Featured Breed: German Pinscher
The German Pinscher is a medium-sized, short-coated dog. An excellent watchdog and companion, it combines elegance and strength with endurance and agility.
Having gained status as a watchdog and loyal companion of ideal size, the German Pinscher is a popular pet. This medium-sized dog has a muscular, square build and is generally fawn or black and blue in color. Its lightness makes it very agile, though it derives its strength from its solid body type. The dog’s sensitive senses allow it to hunt throughout the day. Once it finds a rodent, it can easily catch and kill it. When it is suspicious about a stranger, it will bark until the person withdraws.
Personality and Temperament
The German Pinscher is affectionate, playful, and good with children. However, it is suspicious of strangers and may not be suitable for homes with small pets, particularly rodents.
The tenacious, courageous, and lively German Pinscher looks after its master’s property, regardless if it has been trained to do so. Its tendency to bark is not meant as a nusiance, but a warning to housemates of oncoming intruders. And although it is a quick learner, it will only obey under its own volition.
The grooming requirements for the German Pinscher is fairly simple: the occasional brushing and wash. German Pinschers love to be involved in family activities and hate to be left in the kennel or alone. They are very dedicated to their family, their devotion going to the extent of supervising housework, providing entertainment in the evenings, guiding gardening, and sharing their master’s bed.

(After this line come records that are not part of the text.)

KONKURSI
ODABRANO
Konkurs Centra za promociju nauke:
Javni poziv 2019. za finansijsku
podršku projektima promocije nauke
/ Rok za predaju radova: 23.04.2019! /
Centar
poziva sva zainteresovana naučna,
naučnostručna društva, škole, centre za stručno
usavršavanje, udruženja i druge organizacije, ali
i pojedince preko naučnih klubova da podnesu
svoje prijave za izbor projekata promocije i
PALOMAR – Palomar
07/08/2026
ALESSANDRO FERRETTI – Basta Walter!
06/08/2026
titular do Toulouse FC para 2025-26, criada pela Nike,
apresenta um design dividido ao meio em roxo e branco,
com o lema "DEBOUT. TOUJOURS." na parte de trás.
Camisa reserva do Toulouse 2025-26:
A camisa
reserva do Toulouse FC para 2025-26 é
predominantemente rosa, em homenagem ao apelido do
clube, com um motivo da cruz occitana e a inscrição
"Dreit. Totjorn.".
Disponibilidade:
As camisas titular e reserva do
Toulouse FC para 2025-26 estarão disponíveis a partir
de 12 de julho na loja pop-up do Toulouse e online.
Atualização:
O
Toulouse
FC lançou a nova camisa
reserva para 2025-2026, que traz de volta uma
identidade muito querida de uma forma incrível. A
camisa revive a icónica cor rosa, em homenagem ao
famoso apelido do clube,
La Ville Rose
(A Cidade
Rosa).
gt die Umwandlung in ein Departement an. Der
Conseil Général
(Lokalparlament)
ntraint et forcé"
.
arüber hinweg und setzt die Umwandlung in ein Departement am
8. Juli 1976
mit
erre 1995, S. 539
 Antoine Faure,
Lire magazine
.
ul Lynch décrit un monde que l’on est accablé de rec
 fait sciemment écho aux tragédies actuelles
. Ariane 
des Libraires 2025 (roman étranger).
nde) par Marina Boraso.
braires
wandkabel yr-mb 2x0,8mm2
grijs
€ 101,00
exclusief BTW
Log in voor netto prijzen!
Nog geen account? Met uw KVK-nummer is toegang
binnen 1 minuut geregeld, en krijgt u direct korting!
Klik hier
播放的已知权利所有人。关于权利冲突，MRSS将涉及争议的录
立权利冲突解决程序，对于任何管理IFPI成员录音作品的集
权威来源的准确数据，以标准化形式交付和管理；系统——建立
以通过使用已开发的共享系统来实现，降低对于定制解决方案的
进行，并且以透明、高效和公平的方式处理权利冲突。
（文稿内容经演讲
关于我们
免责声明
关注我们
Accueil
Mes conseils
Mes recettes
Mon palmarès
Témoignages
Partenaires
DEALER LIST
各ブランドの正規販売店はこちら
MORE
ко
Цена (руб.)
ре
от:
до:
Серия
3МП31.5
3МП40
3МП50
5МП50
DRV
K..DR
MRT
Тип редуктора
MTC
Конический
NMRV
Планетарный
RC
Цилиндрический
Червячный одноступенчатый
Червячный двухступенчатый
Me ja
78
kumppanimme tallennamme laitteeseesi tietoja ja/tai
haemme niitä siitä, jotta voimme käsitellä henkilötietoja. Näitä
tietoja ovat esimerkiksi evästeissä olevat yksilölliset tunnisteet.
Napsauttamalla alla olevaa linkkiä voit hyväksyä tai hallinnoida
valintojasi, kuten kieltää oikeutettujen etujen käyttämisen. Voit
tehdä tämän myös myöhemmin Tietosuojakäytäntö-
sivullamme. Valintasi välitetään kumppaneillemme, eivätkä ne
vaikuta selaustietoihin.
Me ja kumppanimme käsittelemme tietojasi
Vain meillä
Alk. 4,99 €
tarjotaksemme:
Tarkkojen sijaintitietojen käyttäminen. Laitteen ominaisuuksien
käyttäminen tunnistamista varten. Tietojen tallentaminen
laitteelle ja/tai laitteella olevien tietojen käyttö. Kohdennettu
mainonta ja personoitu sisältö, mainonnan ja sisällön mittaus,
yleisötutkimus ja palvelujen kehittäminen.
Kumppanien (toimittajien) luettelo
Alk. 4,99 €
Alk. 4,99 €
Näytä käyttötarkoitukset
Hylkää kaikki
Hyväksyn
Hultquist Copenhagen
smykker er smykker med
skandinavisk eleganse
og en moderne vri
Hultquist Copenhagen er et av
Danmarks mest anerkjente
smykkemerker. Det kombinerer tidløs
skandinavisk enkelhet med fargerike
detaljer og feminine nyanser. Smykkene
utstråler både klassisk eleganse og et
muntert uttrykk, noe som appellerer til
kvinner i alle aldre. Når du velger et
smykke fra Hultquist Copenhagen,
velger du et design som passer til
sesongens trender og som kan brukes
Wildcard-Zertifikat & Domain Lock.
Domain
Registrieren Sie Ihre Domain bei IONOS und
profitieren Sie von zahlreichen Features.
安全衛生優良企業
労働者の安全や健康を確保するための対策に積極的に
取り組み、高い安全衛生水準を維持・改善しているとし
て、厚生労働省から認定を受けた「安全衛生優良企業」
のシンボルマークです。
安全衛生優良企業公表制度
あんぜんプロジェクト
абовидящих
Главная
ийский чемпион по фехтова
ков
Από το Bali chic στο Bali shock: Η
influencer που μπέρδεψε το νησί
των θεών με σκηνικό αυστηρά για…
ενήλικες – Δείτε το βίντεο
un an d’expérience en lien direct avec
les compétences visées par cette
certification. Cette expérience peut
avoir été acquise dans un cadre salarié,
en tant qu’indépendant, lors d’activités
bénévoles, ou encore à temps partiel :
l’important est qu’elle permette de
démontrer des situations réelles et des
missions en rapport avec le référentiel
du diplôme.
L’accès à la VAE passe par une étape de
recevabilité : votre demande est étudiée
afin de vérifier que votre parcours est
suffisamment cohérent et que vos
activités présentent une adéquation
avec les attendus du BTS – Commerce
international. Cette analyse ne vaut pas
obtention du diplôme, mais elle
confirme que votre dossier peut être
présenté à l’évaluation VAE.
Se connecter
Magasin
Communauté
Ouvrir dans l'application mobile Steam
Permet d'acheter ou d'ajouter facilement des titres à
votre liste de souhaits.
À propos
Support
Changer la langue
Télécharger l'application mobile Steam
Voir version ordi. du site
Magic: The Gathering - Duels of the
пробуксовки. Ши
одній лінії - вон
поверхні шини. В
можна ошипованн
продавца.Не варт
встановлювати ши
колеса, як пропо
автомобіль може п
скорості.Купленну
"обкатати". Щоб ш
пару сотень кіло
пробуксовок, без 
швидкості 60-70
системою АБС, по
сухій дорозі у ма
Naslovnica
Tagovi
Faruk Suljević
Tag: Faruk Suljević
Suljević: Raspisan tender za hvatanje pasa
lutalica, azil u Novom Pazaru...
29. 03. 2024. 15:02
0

As the dog is full of energy it should be given good mental and physical exercises or it can get bored and frustrated.
The German Pinscher, which has an average lifespan of 12 to 15 years, is not troubled with any major or minor health problems. However, hip and eye tests are suggested for this breed of dog.
History and Background
The German Pinscher, one of the reputed Pinscher breeds, originated from two older breeds: the German Bibarhund (from the 1200s) and the Tanner (from the 1300s). These strains were crossed with Black and Tan Terriers in the 1600s to produce the Rattenfanger, a good watchdog and versatile working ratter. This dog then became the Pinscher, remaining a hard-working breed for many centuries and held in high regard for its ability to catch rodents.
The late 1800s saw the advent of dog shows and the growing popularity of the Pinscher. In 1884, the breed standard for the Pinscher was chosen for the first time. The breed did gain popularity from dog lovers initially, causing their numbers to quickly diminish. The World Wars also hindered efforts to register, count, and exhibit Pinschers.
By the end of World War II the breed was nearly extinct, not a single Pinscher litter registered in West Germany between 1949 and 1958.
In order to survive, the Pinscher had to depend on the Miniature Pinscher, its descendent. In 1958, the Pinscher-Schnauzer Klub of West Germany chose and registered four oversized Miniature Pinschers. Three separate "MinPin" males were bred with a Pinscher female that was secretly smuggled from a place in East Germany, where Pinschers could still be found. Nearly all present-day German Pinschers are descended from these dogs.
In the late 1970s, German Pinschers were introduced to United States. The American Kennel Club first placed the breed in the Miscellaneous class in 2001; two years later the German Pinscher was placed in the Working Group.